Encode OSS httpx < 0.23.0 is affected by improper input validation in httpx.URL, httpx.Client and some functions using httpx.URL.copy_with. The vulnerability was discovered in 2021 and publicly disclosed on April 28, 2022 (NVD, MITRE).

The vulnerability stems from improper implementation of httpx.URL().copywith method, which can lead to incorrect URL parsing. When copywith parses self.urireference.copy_with(**kwargs).unsplit() before returning the new URL, the new URL string returned by unsplit may make unintended changes to the URL. This vulnerability is categorized as CWE-20 (Improper Input Validation) with a CVSS v3.1 Base Score of 9.1 CRITICAL (Vector: CVSS:3.1/AV:N/AC:L/PR:N/UI:N/S:U/C:H/I:H/A:N) (NVD).

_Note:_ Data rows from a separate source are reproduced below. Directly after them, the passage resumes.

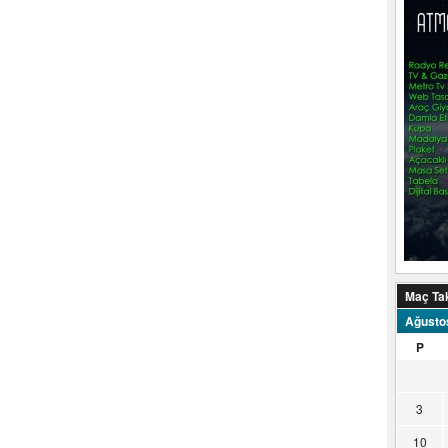
Maç Ta
Ağusto
P
3
10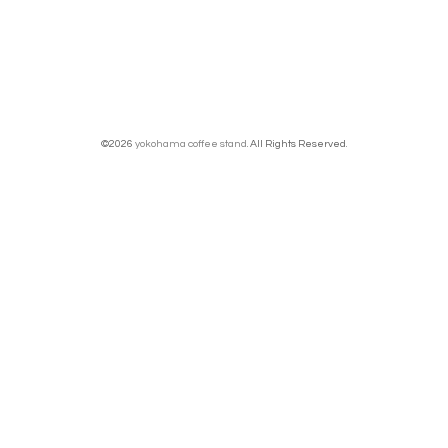
©2026
yokohama coffee stand
. All Rights Reserved.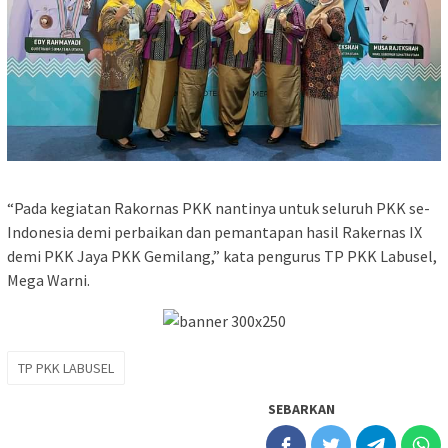
“Pada kegiatan Rakornas PKK nantinya untuk seluruh PKK se-
Indonesia demi perbaikan dan pemantapan hasil Rakernas IX
demi PKK Jaya PKK Gemilang,” kata pengurus TP PKK Labusel,
Mega Warni.
TP PKK LABUSEL
SEBARKAN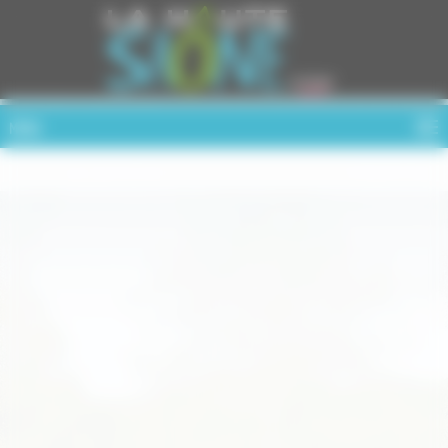
Cookies management panel
MENU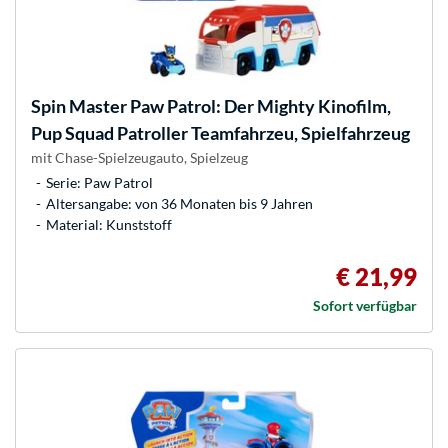
Spin Master
Paw Patrol: Der Mighty Kinofilm,
Pup Squad Patroller Teamfahrzeu, Spielfahrzeug
mit Chase-Spielzeugauto, Spielzeug
Serie: Paw Patrol
Altersangabe: von 36 Monaten bis 9 Jahren
Material: Kunststoff
€ 21,99
Sofort verfügbar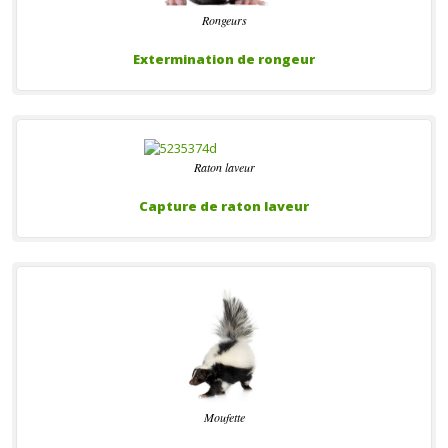
Rongeurs
Extermination de rongeur
Raton laveur
Capture de raton laveur
Moufette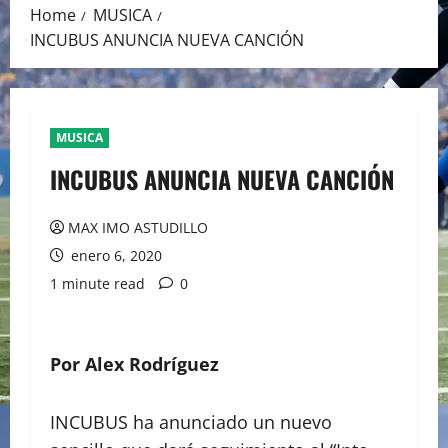
Home
MUSICA
INCUBUS ANUNCIA NUEVA CANCIÓN
MUSICA
INCUBUS ANUNCIA NUEVA CANCIÓN
MAX IMO ASTUDILLO
enero 6, 2020
1 minute read
0
Por Alex Rodríguez
INCUBUS ha anunciado un nuevo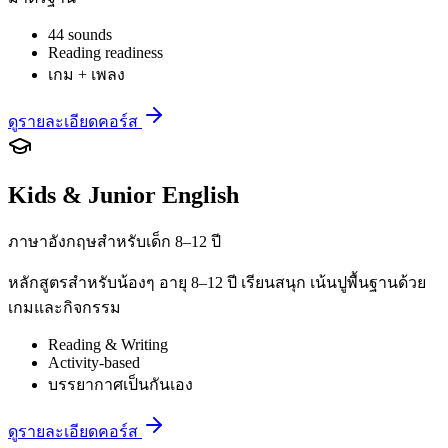
44 sounds
Reading readiness
เกม + เพลง
ดูรายละเอียดคอร์ส
Kids & Junior English
ภาษาอังกฤษสำหรับเด็ก 8–12 ปี
หลักสูตรสำหรับน้องๆ อายุ 8–12 ปี เรียนสนุก เน้นปูพื้นฐานด้วย
เกมและกิจกรรม
Reading & Writing
Activity-based
บรรยากาศเป็นกันเอง
ดูรายละเอียดคอร์ส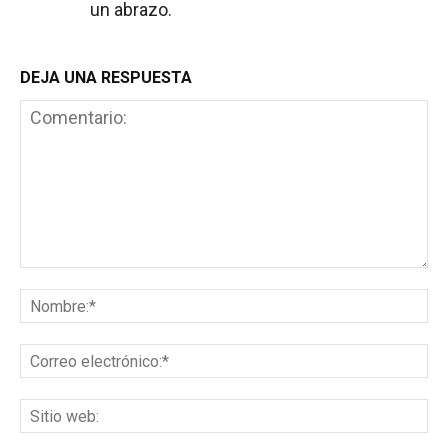
un abrazo.
DEJA UNA RESPUESTA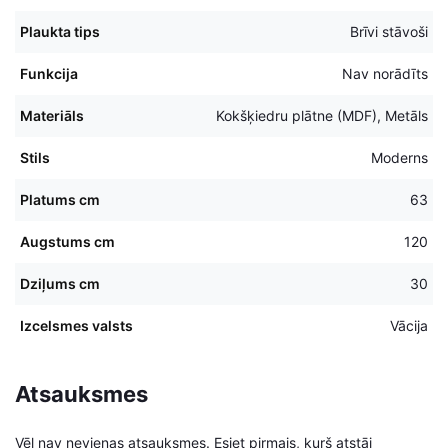
Plaukta tips
Brīvi stāvoši
Funkcija
Nav norādīts
Materiāls
Kokšķiedru plātne (MDF), Metāls
Stils
Moderns
Platums cm
63
Augstums cm
120
Dziļums cm
30
Izcelsmes valsts
Vācija
Atsauksmes
Vēl nav nevienas atsauksmes. Esiet pirmais, kurš atstāj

The vulnerability could allow attackers to bypass URL blacklists and potentially perform Server-Side Request Forgery (SSRF) attacks. For example, maliciously crafted URLs could make httpx.Client and httpx.Proxy implicitly parse wrong URLs, leading to unauthorized access to internal resources or sensitive data leakage (GitHub POC).

The vulnerability was fixed in httpx version 0.23.0. The fix involves modifying the URL.copy_with implementation to properly handle URL parsing. Users are strongly recommended to upgrade to version 0.23.0 or later to address this security issue (Release Notes).

The vulnerability was initially reported privately through GitHub Discussions and later tracked publicly. The maintainers acknowledged the issue and worked with the reporter to develop and implement a fix. The security community recognized this as a significant security issue, leading to its inclusion in GitHub's advisory database and Dependabot dependency scanning (GitHub Discussion).